ENTRIES SHOWN
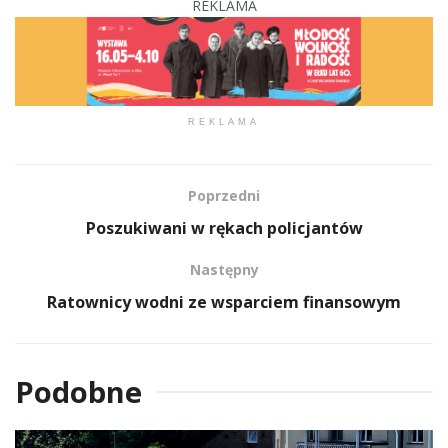
REKLAMA
REKLAMA
Poprzedni
Poszukiwani w rękach policjantów
Następny
Ratownicy wodni ze wsparciem finansowym
Podobne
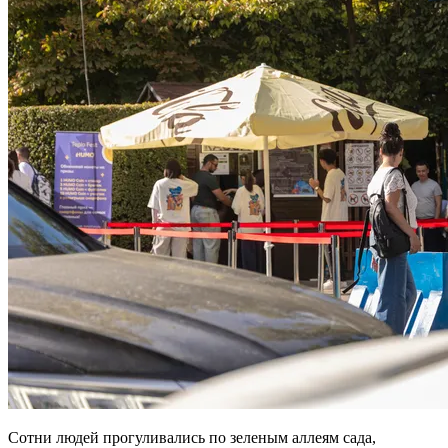
Сотни людей прогуливались по зеленым аллеям сада,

DIRECTIONS FOR THIS TASK
Return the complete material exactly as given, excluding images.

ANSWER SPACE
REKLAMA
REKLAMA
Poprzedni
Poszukiwani w rękach policjantów
Następny
Ratownicy wodni ze wsparciem finansowym
Podobne
Сотни людей прогуливались по зеленым аллеям сада,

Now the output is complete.